Required action :: Take the data below and copy exactly the lines starting at the one with "especiais no 4º" and finishing at the one with "Semana do Brasil – 08h07", both included.

Records provided ::
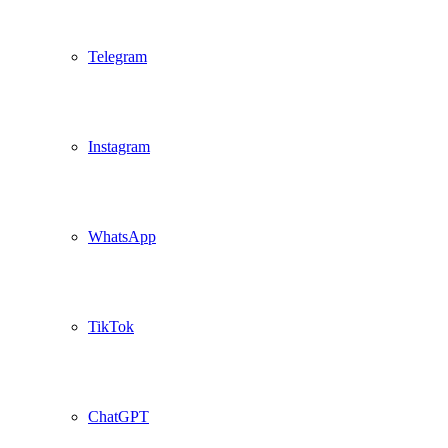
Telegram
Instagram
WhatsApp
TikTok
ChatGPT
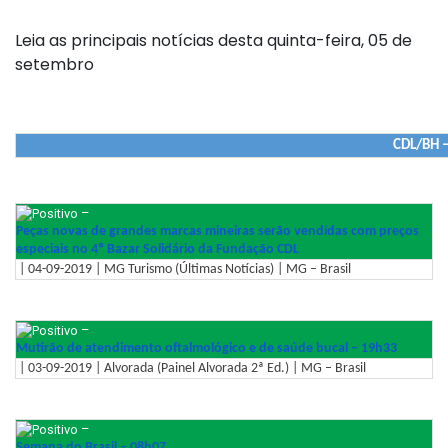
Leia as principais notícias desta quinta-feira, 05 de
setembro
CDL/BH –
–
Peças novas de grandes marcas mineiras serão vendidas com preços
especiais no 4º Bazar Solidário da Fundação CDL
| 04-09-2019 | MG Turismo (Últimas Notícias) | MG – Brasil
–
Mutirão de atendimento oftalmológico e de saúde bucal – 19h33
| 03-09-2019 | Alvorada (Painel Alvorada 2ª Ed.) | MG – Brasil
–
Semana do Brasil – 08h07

--

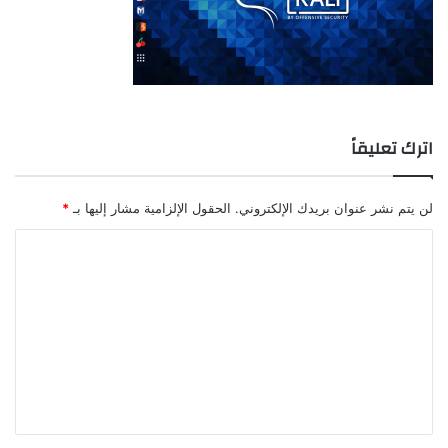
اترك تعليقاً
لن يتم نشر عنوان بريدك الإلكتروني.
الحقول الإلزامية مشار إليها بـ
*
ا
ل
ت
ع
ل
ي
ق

Response to the exercise ::
especiais no 4º Bazar Solidário da Fundação CDL
| 04-09-2019 | MG Turismo (Últimas Notícias) | MG – Brasil
–
Mutirão de atendimento oftalmológico e de saúde bucal – 19h33
| 03-09-2019 | Alvorada (Painel Alvorada 2ª Ed.) | MG – Brasil
–
Semana do Brasil – 08h07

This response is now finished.